You’d be right—mostly. But, Hawaii’s climate is much, much more complex. In fact, the Big Island alone boasts 11 out of the 13 world climate zones!

According to the National Weather Service, ” The outstanding features of Hawaii’s climate include mild temperatures throughout the year, moderate humidity, persistence of northeasterly trade winds, significant differences in rainfall within short distances, and infrequent severe storms.”

What does that mean for visitors? Expect just about any kind of weather and pack appropriately!

As a general rule, you will experienced drier, sunnier conditions on the “leeward” sides of each island (the side sheltered from the northeasterly trade winds) and cloudier weather with more rain on the “windward” sides of each island (the side facing the northeasterly trade winds). On Oahu, Kaneohe and Kailua are considered towns on the “windward” side of the island. Honolulu and Hawaii Kai are on the “leeward” side of the island.

Another factor to consider is time of year in Hawaii.

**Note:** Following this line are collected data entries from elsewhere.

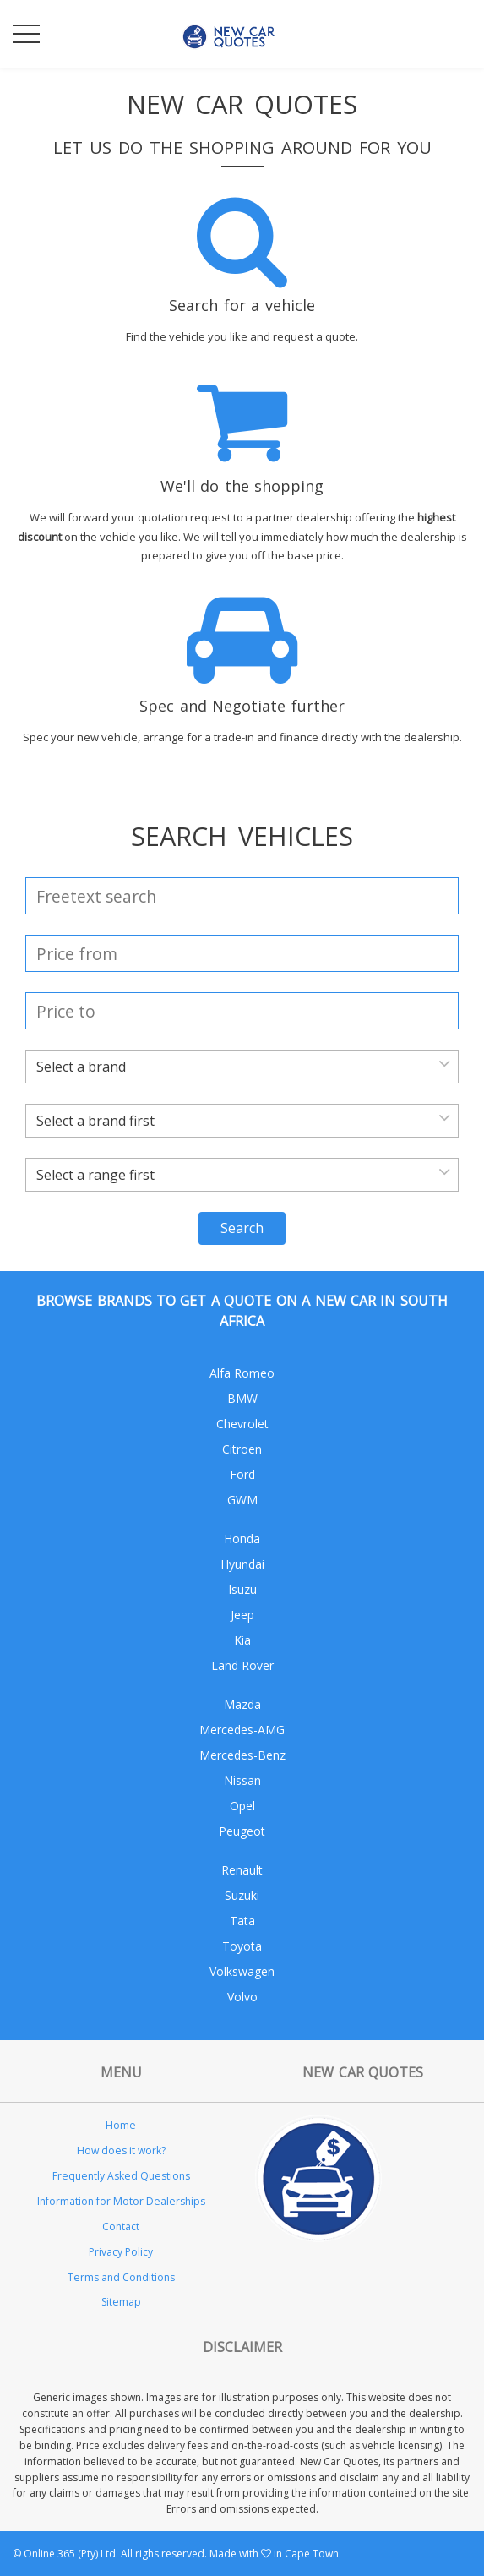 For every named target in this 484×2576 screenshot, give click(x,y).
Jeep (242, 1615)
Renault (242, 1870)
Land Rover (242, 1665)
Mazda (242, 1704)
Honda (242, 1539)
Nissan (242, 1780)
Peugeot (242, 1831)
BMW (242, 1398)
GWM (242, 1500)
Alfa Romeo (242, 1373)
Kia (242, 1640)
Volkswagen (242, 1971)
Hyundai (242, 1564)
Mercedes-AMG (242, 1730)
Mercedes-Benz (242, 1755)
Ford (242, 1474)
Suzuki (242, 1895)
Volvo (242, 1997)
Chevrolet (242, 1424)
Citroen (242, 1449)
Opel (242, 1806)
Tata (242, 1921)
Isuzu (242, 1589)
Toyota (242, 1946) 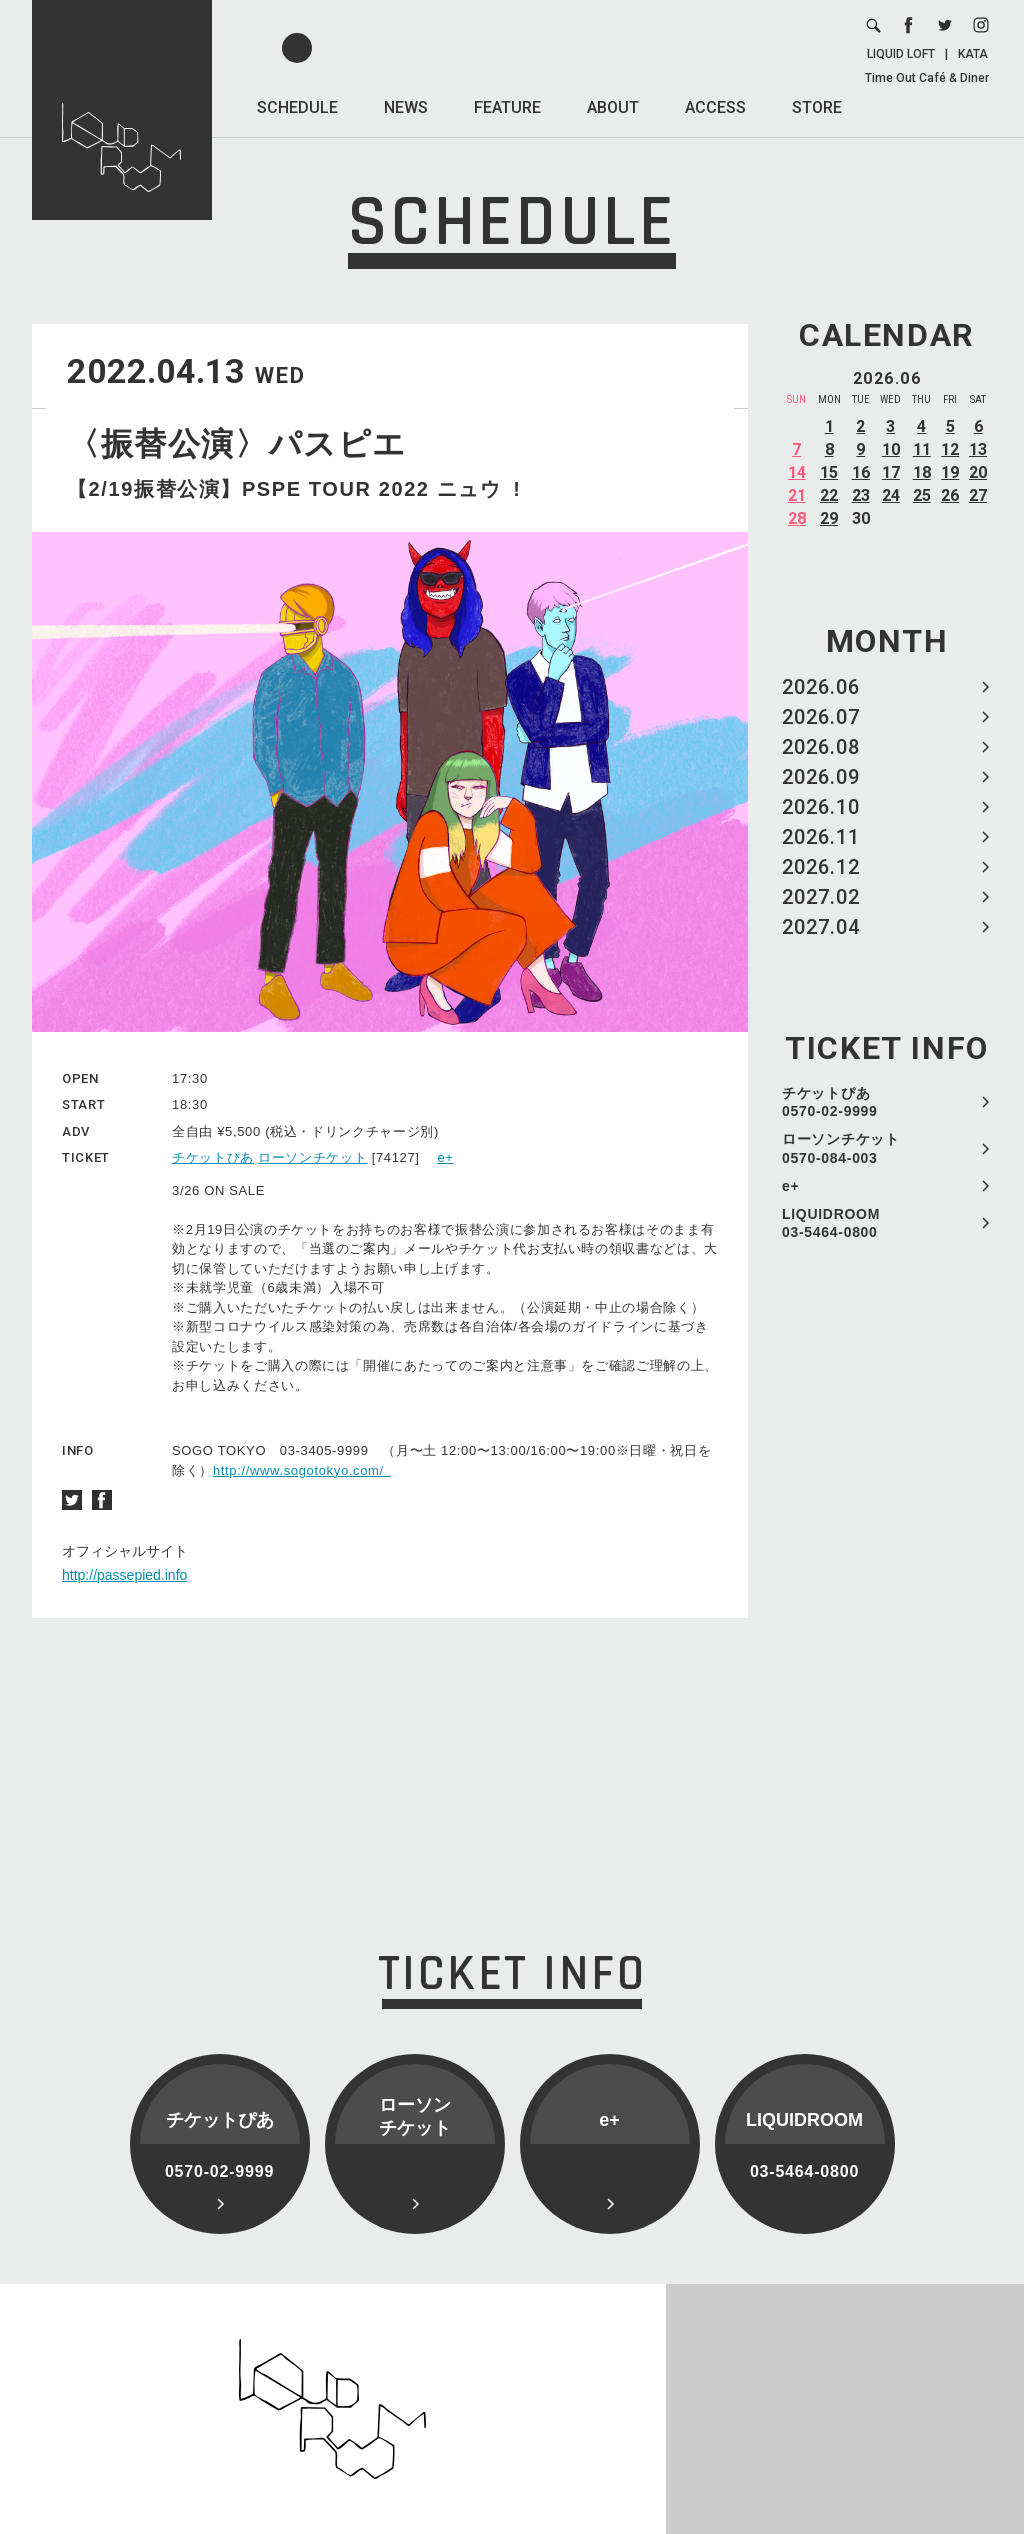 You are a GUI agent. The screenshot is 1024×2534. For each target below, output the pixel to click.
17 (891, 472)
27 (978, 495)
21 (797, 495)
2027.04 (821, 927)
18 (922, 472)
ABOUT (613, 107)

Although Hawaii temperatures don’t fluctuate as much as most locations on the mainland, you will find moderate temperature differences depending on what time of year you visit.

According to the National Weather Service, for most of Hawaii, there are only two seasons: “summer,” between May and October, and “winter,” between October and April. Hawaii’s warmest months aren’t June and July. Instead, they are August and September. In winter, the state’s coolest days aren’t December and January, but February and March.

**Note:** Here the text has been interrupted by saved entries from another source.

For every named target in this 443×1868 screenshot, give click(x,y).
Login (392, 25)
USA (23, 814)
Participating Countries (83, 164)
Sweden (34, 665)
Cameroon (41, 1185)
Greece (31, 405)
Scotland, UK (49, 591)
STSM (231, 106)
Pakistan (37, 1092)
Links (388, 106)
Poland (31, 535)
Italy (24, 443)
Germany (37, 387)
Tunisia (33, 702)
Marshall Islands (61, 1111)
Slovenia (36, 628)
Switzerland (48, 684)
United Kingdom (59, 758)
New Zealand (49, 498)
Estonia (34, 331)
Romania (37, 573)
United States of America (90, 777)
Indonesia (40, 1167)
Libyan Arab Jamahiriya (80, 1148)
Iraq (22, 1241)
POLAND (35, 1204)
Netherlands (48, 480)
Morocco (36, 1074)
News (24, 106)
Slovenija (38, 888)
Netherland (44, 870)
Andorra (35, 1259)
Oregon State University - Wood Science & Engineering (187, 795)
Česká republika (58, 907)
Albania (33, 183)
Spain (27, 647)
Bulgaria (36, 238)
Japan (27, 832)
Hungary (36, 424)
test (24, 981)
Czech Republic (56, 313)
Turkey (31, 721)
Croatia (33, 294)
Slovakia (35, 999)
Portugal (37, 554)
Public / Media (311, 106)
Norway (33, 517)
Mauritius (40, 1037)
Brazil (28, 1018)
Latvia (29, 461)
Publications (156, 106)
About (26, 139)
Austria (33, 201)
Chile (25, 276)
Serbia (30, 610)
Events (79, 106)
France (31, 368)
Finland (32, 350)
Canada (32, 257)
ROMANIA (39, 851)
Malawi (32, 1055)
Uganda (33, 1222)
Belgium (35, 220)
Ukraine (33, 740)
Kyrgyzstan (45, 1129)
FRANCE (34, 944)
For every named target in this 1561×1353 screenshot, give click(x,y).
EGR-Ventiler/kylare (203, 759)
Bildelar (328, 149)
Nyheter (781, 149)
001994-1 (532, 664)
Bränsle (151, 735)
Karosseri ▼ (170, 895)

In August and September, Hawaii weather is at its warmest. The average high temperature in Honolulu in August is 89 degrees with a low of 75 degrees.  In February and March, the average high temperature is 80 degrees with a low of 66 degrees.

Compare that to Hilo on the Big Island (one of the cooler cities in the state). There, the high in August is 83 degrees and a low of 70 degrees. In February, the high temperature averages 79 degrees with a low of 64 degrees.

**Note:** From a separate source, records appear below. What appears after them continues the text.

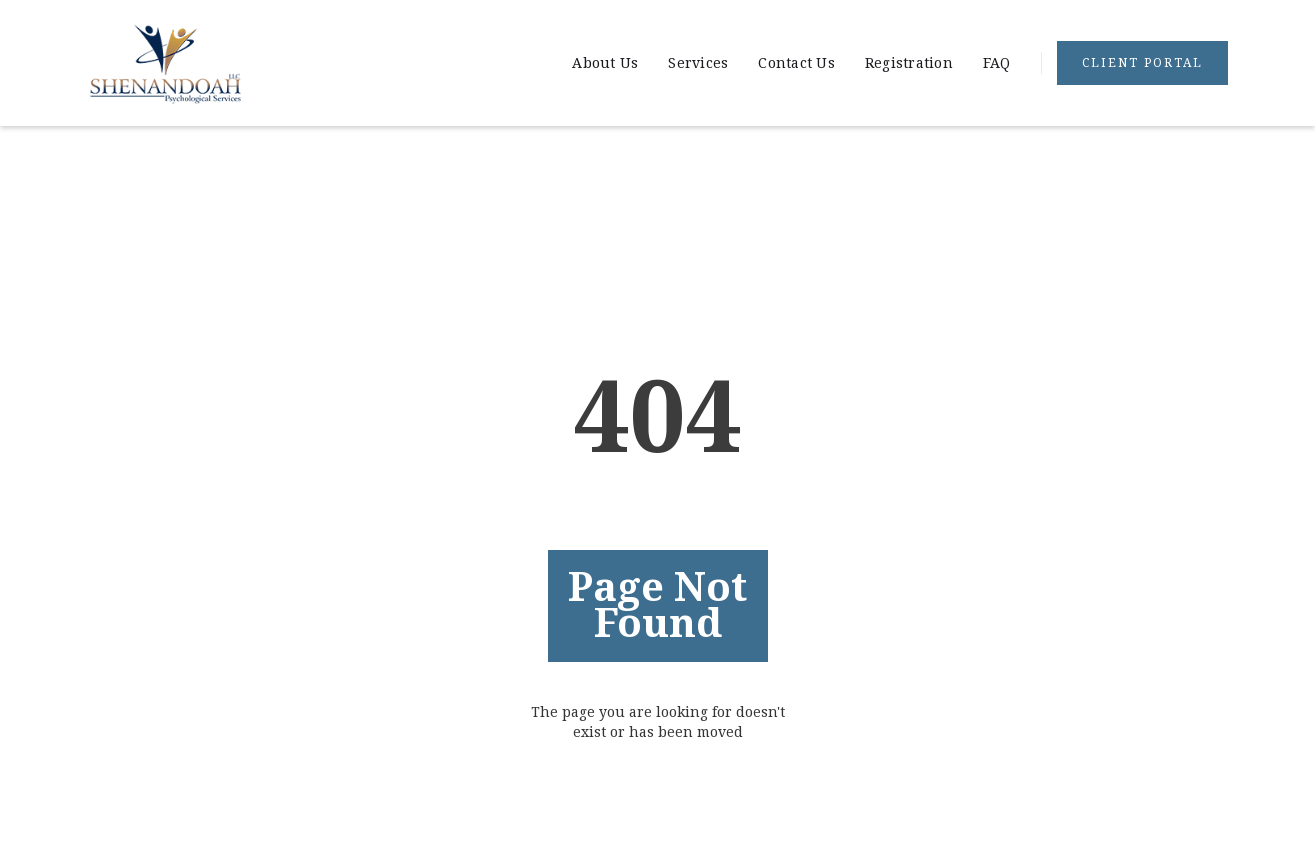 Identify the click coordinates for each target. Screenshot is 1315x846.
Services (698, 63)
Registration (909, 63)
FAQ (997, 63)
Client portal (1142, 63)
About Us (605, 63)
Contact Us (796, 63)
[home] (165, 63)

And, remember, consistent rainfall can lower overall temperatures, as well—not to mention that rain can put a real damper on your vacation plans.

After rain, you will often find a beautiful rainbow in the Hawaii sky.

According to the National Weather Service, “Over the ocean near Hawaii, rainfall averages between 25 and 30 inches a year. The islands receive as much as 15 times that amount in some places and less than one third of it in others.”

In general, the state’s heaviest rainfall comes between October and April and varies depending on island and location on that island.

In Honolulu, the average rainfall is 17.13 inches per year, and the city experiences 154 days of rain per year. In Hilo, 126.9 inches of rain fall, on average, every year. The driest Mt. Waialeale on Kauai (one of the wettest spots on Earth) averages a whopping 422 inches of rain per year!

In general, locations near the coast on the leeward sides of each island receive the least amount of rain, but that also means many of these places are the least “lush” and green.

As for snow, Hawaii has that, too! On Mauna Kea on the Big Island, snow is common in the wintertime. You can even ski down its slopes!

Hawaii weather is predictable and unpredictable at the same time. Temperature fluctuations are mild, yet rainfall can be brief, consistent, or sporadic, depending on where you’re staying.

So, pack for all conditions, just in case!